◆ Problem description:
Check every line of the data below for "under". Copy each one that has it.

◆ Excerpted records:
⁂

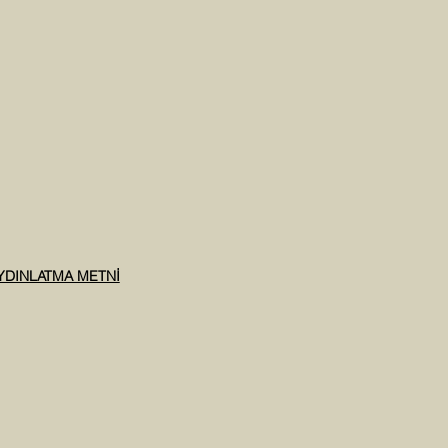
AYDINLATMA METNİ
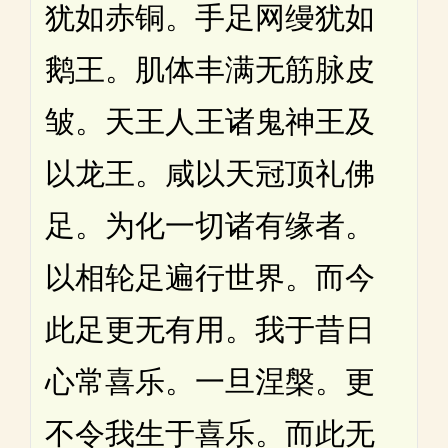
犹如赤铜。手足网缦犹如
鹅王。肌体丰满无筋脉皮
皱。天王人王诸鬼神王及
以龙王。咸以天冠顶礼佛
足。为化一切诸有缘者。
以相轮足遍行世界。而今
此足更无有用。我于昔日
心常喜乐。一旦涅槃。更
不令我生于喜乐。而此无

⁂

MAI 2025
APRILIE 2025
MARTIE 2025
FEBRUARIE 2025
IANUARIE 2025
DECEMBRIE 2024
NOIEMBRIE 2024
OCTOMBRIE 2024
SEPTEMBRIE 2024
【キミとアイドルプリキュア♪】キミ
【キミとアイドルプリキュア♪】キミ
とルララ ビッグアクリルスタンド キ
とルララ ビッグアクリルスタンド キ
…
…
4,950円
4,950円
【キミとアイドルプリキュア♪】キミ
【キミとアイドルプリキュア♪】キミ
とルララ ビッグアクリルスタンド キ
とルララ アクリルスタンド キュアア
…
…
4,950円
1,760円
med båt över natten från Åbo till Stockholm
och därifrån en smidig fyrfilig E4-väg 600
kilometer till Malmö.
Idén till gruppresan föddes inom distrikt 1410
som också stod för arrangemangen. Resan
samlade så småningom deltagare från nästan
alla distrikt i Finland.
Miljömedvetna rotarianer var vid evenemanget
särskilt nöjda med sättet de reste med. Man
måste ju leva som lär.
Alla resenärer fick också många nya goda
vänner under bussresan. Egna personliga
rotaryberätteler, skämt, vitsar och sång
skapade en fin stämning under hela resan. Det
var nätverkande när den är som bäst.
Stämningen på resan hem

⁂

◆ Response below:
vänner under bussresan. Egna personliga
skapade en fin stämning under hela resan. Det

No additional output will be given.